Comb the records below for the string "servizi" and copy each line where it turns up.

####

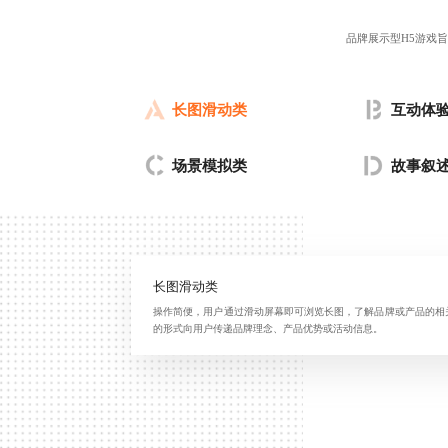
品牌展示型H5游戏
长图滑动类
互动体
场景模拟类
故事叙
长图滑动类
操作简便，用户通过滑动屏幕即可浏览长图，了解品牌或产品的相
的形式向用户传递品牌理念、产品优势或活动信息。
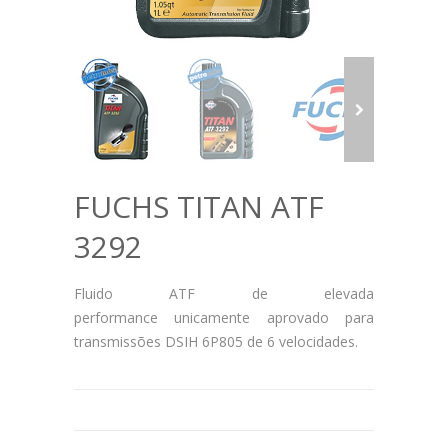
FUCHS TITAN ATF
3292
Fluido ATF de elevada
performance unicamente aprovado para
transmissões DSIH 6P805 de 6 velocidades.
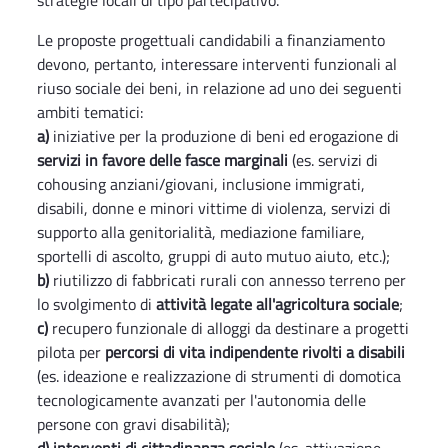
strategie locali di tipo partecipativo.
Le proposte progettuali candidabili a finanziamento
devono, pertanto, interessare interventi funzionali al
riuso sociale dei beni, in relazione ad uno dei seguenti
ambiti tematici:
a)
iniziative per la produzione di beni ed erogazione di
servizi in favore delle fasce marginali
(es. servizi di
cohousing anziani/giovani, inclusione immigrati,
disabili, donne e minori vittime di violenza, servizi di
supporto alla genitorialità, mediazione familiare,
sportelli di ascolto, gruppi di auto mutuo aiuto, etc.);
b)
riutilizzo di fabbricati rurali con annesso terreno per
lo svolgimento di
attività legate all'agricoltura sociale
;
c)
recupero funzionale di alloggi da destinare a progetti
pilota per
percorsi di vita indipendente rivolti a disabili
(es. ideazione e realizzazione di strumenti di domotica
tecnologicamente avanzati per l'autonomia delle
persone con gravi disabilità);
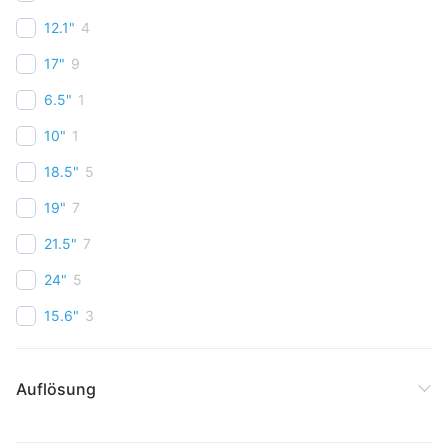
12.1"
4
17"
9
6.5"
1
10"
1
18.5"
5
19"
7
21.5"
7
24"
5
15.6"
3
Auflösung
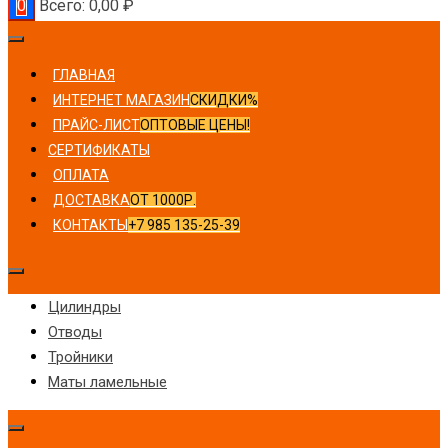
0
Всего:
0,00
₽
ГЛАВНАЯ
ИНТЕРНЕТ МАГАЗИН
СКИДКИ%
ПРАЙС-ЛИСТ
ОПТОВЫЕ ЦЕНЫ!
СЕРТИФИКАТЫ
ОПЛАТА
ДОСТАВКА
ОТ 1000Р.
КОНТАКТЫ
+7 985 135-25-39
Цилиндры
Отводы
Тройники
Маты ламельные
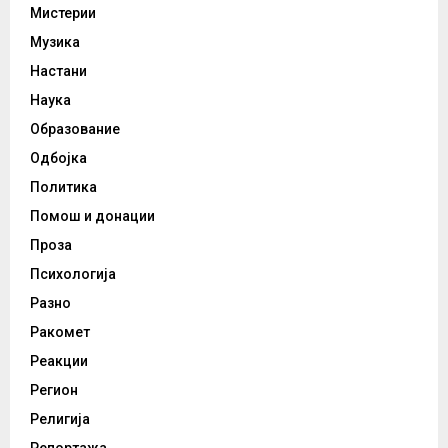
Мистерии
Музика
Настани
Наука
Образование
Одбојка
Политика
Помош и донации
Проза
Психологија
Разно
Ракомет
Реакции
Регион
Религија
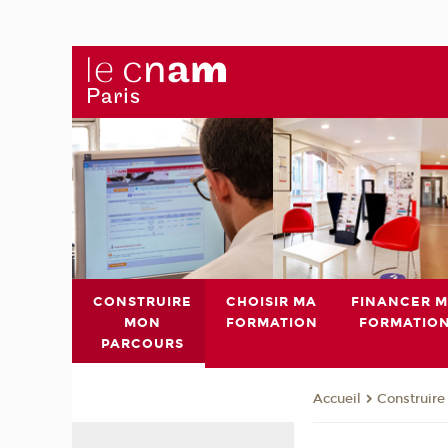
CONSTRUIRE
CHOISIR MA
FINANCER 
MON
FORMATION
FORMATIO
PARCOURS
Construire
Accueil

####

◆ Response for this exercise:
servizi in favore delle fasce marginali
(es. servizi di
disabili, donne e minori vittime di violenza, servizi di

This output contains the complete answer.